The span between walls is 10 feet, and let's assume (for the sake of discussion) that the length of the roof is 12 feet, and trapped between two walls. Ceiling height from floor to bottom of ceiling joists is 7'-6".

How would you (or anyone else reading) go about raising this ceiling?

I'll be looking at things a little closer tonight, and I'll see if I can get some better details on the ridge board, as well as how this roof structure is actually tied to the walls at either end.

If what I sketched up isn't doable, that's fine. This is why I'm asking. I would like to know how to do this correctly.


GBR in WA said:


> The collar ties you suggest will only hold the rafter tops from coming apart in a high wind. They will not hold the walls from blowing outward or the ridge board from coming down (if you remove the rafter ties). http://www.finehomebuilding.com/how-to/qa/removing-collar-ties.aspx
> You need a structurally engineered ridge *beam* to hold up 1/2 your roof.
> 
> Scroll down to pp. 131: http://books.google.com/books?id=E5S9qrSNxx0C&pg=PA130&dq=structural+ridge+roof+framing&as_brr=3&cd=1#v=onepage&q=structural%20ridge%20roof%20framing&f=false
> ...


----------



## scootermcrad (Jul 23, 2012)

Here's the real basic and simplified sketch of the situation. (sorry so dark)


----------



## scootermcrad (Jul 23, 2012)

Just stumbled on this article on "Fine Home Building" that is very similar to what I'm trying to do. There is no suggestion of an engineered top beam, as long as the collar ties are only moved up 1/3 the rafter length:

http://www.finehomebuilding.com/how-to/qa/framing-cathedral-ceiling.aspx

Am I missing something here?


----------



## scootermcrad (Jul 23, 2012)

Thinking about the article I stumbled on, I did a little math. If I do it the way they suggest, it gets me almost two more feet of ceiling height (see attached math). Then I got to thinking, is that really the feel that I want. Sure, it's more than what I have, but maybe not quite the dramatic feel I was hoping for. How about constructing scissor trusses in-place?

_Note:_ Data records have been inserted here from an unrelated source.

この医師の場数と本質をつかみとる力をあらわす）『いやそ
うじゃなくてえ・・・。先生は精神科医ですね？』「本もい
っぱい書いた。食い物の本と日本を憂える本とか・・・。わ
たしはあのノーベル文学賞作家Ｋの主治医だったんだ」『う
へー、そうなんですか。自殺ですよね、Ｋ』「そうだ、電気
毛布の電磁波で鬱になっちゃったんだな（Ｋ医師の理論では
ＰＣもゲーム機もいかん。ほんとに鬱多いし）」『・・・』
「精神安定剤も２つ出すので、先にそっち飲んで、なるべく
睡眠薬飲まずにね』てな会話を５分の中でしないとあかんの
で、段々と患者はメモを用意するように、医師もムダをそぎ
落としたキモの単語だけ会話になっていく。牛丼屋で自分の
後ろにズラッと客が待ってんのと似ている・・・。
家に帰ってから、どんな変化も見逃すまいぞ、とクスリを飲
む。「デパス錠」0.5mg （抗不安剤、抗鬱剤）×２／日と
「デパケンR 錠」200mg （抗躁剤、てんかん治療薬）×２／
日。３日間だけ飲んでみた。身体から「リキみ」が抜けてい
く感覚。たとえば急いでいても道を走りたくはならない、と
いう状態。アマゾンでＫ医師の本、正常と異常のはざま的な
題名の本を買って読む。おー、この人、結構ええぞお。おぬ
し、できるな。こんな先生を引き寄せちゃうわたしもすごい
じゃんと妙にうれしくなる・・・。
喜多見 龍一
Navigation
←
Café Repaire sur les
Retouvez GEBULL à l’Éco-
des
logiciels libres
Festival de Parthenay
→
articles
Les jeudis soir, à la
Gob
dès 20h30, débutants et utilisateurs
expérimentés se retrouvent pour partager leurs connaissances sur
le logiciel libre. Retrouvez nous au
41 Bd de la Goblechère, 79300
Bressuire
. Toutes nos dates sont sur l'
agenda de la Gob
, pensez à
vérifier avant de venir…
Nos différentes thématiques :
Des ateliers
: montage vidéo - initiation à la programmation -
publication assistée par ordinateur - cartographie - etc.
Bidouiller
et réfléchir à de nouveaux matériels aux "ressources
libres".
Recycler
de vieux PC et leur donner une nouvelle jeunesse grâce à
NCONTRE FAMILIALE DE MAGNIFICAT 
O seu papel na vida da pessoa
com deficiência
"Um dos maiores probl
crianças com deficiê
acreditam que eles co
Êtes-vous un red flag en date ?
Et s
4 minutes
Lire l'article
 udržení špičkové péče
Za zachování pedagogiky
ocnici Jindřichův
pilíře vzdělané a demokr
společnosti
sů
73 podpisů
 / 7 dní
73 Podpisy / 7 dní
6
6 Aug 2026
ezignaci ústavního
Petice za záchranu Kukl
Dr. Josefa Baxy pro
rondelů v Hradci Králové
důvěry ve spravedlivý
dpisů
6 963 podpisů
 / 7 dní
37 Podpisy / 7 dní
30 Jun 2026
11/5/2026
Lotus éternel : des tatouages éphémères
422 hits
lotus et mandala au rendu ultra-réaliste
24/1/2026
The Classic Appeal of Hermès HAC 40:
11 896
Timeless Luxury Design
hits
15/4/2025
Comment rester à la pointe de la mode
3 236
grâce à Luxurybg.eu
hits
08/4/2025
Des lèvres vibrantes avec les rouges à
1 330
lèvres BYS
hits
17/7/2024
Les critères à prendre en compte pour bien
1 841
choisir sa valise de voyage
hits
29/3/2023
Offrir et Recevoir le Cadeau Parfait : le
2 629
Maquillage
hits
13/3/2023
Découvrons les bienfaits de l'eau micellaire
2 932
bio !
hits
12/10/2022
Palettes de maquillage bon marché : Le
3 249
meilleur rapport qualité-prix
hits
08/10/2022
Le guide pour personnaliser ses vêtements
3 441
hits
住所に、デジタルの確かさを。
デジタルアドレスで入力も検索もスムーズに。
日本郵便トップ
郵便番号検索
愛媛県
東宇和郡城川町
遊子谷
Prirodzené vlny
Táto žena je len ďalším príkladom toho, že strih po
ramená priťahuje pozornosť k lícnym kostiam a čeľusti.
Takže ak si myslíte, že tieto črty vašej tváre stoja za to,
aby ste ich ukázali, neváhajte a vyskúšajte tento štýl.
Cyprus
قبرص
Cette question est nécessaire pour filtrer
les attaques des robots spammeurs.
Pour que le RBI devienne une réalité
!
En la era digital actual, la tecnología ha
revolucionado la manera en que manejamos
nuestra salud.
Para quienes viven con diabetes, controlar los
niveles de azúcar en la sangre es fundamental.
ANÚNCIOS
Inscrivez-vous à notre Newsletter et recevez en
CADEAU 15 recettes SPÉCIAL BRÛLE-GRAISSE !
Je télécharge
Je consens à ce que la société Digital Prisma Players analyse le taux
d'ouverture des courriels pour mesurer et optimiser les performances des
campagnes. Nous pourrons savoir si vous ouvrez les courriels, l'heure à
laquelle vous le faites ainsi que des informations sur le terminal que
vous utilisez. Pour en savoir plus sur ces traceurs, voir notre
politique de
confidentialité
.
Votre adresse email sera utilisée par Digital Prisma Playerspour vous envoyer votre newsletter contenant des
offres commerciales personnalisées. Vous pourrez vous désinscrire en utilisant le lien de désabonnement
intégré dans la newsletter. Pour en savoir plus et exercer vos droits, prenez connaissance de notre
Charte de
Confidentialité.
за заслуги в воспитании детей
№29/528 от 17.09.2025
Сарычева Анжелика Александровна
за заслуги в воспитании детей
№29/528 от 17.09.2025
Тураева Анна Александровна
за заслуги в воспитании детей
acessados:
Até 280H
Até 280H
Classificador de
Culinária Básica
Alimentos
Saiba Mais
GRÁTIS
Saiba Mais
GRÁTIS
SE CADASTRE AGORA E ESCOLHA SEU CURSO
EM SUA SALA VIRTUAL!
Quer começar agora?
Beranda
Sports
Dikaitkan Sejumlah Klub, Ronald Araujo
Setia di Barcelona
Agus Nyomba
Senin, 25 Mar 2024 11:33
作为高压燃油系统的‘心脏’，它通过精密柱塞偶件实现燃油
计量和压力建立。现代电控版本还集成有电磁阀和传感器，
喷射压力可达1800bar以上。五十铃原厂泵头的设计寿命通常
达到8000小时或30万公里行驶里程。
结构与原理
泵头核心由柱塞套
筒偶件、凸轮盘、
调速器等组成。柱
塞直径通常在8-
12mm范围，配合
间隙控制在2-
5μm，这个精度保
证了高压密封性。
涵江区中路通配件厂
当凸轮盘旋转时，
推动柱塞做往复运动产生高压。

Should all this be moved to another part of the forum?


----------



## Gary in WA (Mar 11, 2009)

This forum is fine. You may want to consult a Structural Engineer for your plan. Once you move the rafter tie above that 1/3, it gets "iffy"; http://myconco.com/ComEngProb.html They will give the fasteners, size, spacing, etc. for your safety and take the liability for your H.O. Insurance carrier. Let's see some pictures when completed!

Gary


----------



## scootermcrad (Jul 23, 2012)

GBR in WA said:


> This forum is fine. You may want to consult a Structural Engineer for your plan. Once you move the rafter tie above that 1/3, it gets "iffy"; http://myconco.com/ComEngProb.html They will give the fasteners, size, spacing, etc. for your safety and take the liability for your H.O. Insurance carrier. Let's see some pictures when completed!
> 
> Gary


Good article! Thanks Gary! I appreciate it!

Absolutely I'll post some pictures during the process.


----------